CIBRClusters/MovingData

Moving Data to/from the Clusters

Before you can run jobs on the cluster, you will need to first get your data to the cluster. The primary storage on each cluster is designed for temporary use while running jobs, not permanent storage of your data/results, and this cluster storage is not backed up in any way, so there is a measurable risk of total data loss (over a period of years). So, in addition to getting your data TO the cluster, it is also important to copy your results back FROM the cluster to your local computer (which hopefully you also follow proper backup procedures on).
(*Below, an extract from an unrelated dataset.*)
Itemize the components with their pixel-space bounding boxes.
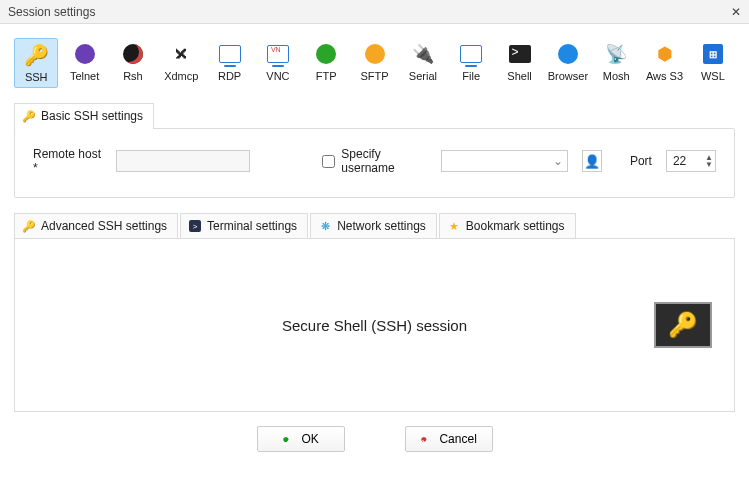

In addition to the temporary RAID storage on each node, there is also a data archive shared among the clusters. This storage is only available from the head-node, so it cannot be used to run jobs, but unlike the primary storage, this storage is backed up on a daily basis to a second identical storage unit, so the risk of total data loss is much smaller. You can use this to back up results of your computations, or to make space in your account on the primary cluster storage. You will find this storage mounted on the head-node of the clusters as /store1_a-j. To use this storage, you must request an allocation from the system administrator.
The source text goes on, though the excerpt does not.